• _Task statement_
Search the listing below for the word "Waterpark" and copy each line where it appears.

----- Record set -----

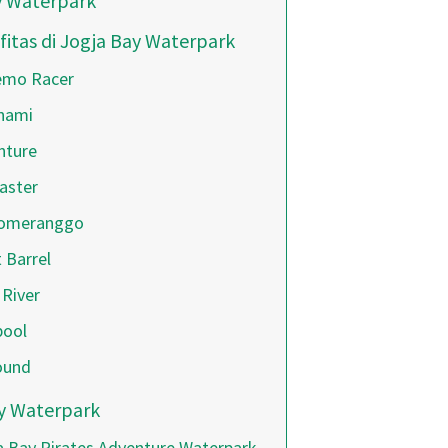
y Waterpark
itas di Jogja Bay Waterpark
emo Racer
nami
nture
aster
oomeranggo
t Barrel
 River
pool
ound
y Waterpark
a Bay Pirates Adventure Waterpark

-----

• _Completed exercise_
y Waterpark
itas di Jogja Bay Waterpark
y Waterpark
a Bay Pirates Adventure Waterpark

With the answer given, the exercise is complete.